Aku akhirnya menerima uang itu setelah mendengar ucapan Ibu. Mas Lana tersenyum saat aku menerimanya.

"Oh iya, satu lagi, Dek." Mas Lana berjalan masuk ke dalam rumah sebentar, lalu keluar lagi dengan membawa sesuatu di tangannya. Dia kemudian mengulurkannya padaku. Aku mengerutkan kening seraya menerimanya.

"Pakailah ini, Dek. Mas gak mau rambut Adek tergerai dan dilihat banyak orang," ucapnya.

"Gamis dan jilbab, Mas?" Kedua mataku membola, dijawab dengan anggukan Mas Lana.

"Kalau Adek pakai baju seksi ke pasar, Mas tidak akan bisa bekerja dengan tenang karena cemburu."

Aku tersentak mendengar ucapannya. Seketika wajahku memanas, dan saat itu juga menjadi salah tingkah.

"Ya sudah, Mas berangkat dulu." Mas Lana berpamitan sekali lagi, lalu berangkat dengan motor bututnya.

"Sana mandi dulu, Nduk," ucap Ibu kemudian setelah Mas Lana berangkat. "Pasarnya gak jauh, jadi kita bisa pergi jalan kaki. Gak apa-apa, kan?"

"Gak apa-apa, Bu. Justru aku memang pengen jalan keliling kampung," jawabku.

"Ya sudah, Ibu siapkan sarapan dulu."

Aku mengangguk, lalu berjalan menuju arah kamar mandi. Setelah selesai membersihkan diri, aku segera memakai gamis yang diberikan oleh Mas Lana. Agak aneh melihat penampilanku di depan cermin, karena belum terbiasa.

"Masyaa Allah, cantiknya mantu Ibu." Kedua mata Ibu terlihat berbinar saat melihatku keluar dari dalam kamar.

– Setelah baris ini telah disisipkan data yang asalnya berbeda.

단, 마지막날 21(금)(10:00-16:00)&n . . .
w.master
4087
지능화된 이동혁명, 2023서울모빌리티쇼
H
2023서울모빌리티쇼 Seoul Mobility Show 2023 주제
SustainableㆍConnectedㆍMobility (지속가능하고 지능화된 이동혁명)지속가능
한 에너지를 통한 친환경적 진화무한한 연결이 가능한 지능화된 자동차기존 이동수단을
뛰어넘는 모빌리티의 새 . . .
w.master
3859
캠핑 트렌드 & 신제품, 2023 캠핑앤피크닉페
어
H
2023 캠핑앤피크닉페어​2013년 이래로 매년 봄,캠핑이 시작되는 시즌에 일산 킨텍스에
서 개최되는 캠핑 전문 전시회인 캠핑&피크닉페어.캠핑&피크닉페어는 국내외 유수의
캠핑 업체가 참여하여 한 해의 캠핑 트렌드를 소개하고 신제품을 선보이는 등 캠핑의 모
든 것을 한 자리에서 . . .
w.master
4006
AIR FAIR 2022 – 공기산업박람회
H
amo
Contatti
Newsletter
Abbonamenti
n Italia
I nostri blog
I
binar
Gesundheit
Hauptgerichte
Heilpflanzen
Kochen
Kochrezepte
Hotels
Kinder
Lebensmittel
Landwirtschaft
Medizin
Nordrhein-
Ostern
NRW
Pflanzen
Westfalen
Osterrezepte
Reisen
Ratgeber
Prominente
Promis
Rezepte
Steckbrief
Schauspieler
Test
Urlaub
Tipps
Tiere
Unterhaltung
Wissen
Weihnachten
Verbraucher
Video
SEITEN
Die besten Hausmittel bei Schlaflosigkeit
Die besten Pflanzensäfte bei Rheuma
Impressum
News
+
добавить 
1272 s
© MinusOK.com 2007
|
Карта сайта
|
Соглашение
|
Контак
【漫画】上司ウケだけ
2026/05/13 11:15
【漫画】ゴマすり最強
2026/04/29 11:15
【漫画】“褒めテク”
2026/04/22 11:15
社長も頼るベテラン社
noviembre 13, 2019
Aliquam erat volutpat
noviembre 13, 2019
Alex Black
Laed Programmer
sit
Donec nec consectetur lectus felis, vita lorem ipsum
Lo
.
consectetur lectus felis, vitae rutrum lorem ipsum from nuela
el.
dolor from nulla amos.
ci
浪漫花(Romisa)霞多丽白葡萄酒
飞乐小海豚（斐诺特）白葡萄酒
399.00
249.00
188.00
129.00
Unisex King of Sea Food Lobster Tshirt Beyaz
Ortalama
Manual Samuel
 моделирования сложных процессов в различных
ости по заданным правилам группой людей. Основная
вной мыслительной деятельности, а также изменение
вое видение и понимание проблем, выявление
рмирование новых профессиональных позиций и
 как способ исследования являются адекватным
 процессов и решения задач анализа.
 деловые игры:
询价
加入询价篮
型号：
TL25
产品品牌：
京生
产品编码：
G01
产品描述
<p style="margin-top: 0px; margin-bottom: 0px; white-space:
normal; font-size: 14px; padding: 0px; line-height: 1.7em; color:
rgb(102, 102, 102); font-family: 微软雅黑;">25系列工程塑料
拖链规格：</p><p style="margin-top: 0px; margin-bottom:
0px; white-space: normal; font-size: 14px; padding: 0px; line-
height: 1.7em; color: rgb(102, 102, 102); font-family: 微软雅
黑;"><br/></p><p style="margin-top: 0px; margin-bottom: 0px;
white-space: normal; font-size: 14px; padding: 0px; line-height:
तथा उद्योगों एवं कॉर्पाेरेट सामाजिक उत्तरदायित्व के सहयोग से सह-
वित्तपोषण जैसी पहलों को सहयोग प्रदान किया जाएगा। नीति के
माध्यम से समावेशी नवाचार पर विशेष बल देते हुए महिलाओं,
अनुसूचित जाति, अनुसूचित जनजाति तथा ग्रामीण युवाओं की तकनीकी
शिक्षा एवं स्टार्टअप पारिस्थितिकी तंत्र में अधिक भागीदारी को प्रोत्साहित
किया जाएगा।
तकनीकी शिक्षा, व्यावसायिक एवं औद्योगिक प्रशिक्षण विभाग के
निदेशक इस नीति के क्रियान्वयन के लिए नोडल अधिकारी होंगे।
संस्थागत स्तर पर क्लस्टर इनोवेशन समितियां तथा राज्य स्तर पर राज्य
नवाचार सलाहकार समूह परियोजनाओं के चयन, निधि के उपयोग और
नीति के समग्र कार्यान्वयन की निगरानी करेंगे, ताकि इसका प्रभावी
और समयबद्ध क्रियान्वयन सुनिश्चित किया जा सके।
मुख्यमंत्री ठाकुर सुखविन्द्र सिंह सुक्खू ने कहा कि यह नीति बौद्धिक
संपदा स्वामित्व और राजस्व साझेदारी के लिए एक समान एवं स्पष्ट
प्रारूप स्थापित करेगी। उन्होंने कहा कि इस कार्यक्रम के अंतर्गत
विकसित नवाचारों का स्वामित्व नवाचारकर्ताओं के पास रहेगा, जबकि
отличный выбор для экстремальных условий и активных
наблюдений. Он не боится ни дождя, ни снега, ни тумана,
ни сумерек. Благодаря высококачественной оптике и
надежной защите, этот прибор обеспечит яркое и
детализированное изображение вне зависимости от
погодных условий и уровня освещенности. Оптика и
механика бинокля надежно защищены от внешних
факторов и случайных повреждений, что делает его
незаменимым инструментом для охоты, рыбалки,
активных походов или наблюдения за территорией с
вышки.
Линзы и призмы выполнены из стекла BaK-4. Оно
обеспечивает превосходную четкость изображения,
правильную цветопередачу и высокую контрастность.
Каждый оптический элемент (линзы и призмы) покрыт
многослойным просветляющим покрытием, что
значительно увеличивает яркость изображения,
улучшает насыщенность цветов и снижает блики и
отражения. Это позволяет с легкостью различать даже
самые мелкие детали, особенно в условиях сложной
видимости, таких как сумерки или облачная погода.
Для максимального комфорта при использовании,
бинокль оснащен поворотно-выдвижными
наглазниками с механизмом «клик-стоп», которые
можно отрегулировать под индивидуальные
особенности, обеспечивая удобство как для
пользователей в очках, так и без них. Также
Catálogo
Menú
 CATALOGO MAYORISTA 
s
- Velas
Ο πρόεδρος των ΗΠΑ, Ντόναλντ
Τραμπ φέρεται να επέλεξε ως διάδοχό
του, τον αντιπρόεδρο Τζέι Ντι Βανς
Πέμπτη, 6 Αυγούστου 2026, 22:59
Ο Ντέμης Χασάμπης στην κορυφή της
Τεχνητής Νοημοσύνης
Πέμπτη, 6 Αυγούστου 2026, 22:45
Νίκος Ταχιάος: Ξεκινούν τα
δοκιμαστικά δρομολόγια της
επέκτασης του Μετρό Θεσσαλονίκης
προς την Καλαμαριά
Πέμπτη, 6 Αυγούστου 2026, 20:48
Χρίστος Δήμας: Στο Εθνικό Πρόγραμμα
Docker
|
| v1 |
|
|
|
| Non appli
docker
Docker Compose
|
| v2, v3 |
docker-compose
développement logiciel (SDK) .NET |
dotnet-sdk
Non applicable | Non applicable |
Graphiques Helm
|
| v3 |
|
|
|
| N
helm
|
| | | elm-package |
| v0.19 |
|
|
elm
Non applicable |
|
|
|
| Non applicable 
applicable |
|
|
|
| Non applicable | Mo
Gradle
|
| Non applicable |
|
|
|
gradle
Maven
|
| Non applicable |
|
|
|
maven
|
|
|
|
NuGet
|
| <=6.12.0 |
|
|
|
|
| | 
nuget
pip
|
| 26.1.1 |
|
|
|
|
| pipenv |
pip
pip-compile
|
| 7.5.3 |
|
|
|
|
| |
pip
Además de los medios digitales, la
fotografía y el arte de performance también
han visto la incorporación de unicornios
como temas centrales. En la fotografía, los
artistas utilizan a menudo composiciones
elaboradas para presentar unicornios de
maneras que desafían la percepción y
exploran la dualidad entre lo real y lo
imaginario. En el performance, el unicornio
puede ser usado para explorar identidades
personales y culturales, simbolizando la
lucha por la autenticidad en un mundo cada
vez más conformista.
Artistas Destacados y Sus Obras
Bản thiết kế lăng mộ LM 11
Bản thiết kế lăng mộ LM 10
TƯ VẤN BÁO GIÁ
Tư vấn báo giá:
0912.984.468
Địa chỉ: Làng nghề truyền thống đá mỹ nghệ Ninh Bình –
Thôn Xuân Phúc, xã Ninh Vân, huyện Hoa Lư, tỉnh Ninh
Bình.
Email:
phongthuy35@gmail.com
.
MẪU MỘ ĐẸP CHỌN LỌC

Aku hanya tersenyum canggung. Entah bagaimana tanggapan Mas Lana saat melihatku seperti ini.

Akhirnya kami berdua berangkat menuju pasar. Memang tak jauh dari tempat tinggal kami, dan suasananya ternyata cukup ramai. Banyak toko pakaian juga di sana. Dan saat kami berbelok ke salah satunya, ternyata Bu Siti dan Bu Dewi ada di sana.

"Eh, Aisyah. Tumben kamu ke pasar? Lagi punya duit?" celetuk Bu Siti.

Lagi-lagi ucapan merendahkan keluar dari mulut wanita bertubuh tambun itu. Rupanya kejadian hari itu tak bisa membuat mereka berhenti merendahkan Ibu.

"Alhamdulillah, Bu. Saya dan mantu saya sedang ada rejeki, jadi mau beli baju," jawab Ibu, masih saja bisa tersenyum ramah di depan mereka.

"Tapi baju di sini mahal-mahal loh, Aisyah. Mending ke tengah pasar saja, lebih murah, cocok buat kamu," sahut Bu Dewi.

"Betul itu, Aisyah. Bisa ditawar juga di sana. Kalau di sini kan harga pas." Bu Siti menimpali.

Aku seketika mengepalkan tangan, lalu bicara pada Ibu dengan nada suara yang sengaja aku kencangkan.

"Bu, pilih baju yang ibu suka. Yang banyak. Kalau perlu, kita beli sekalian tokonya!"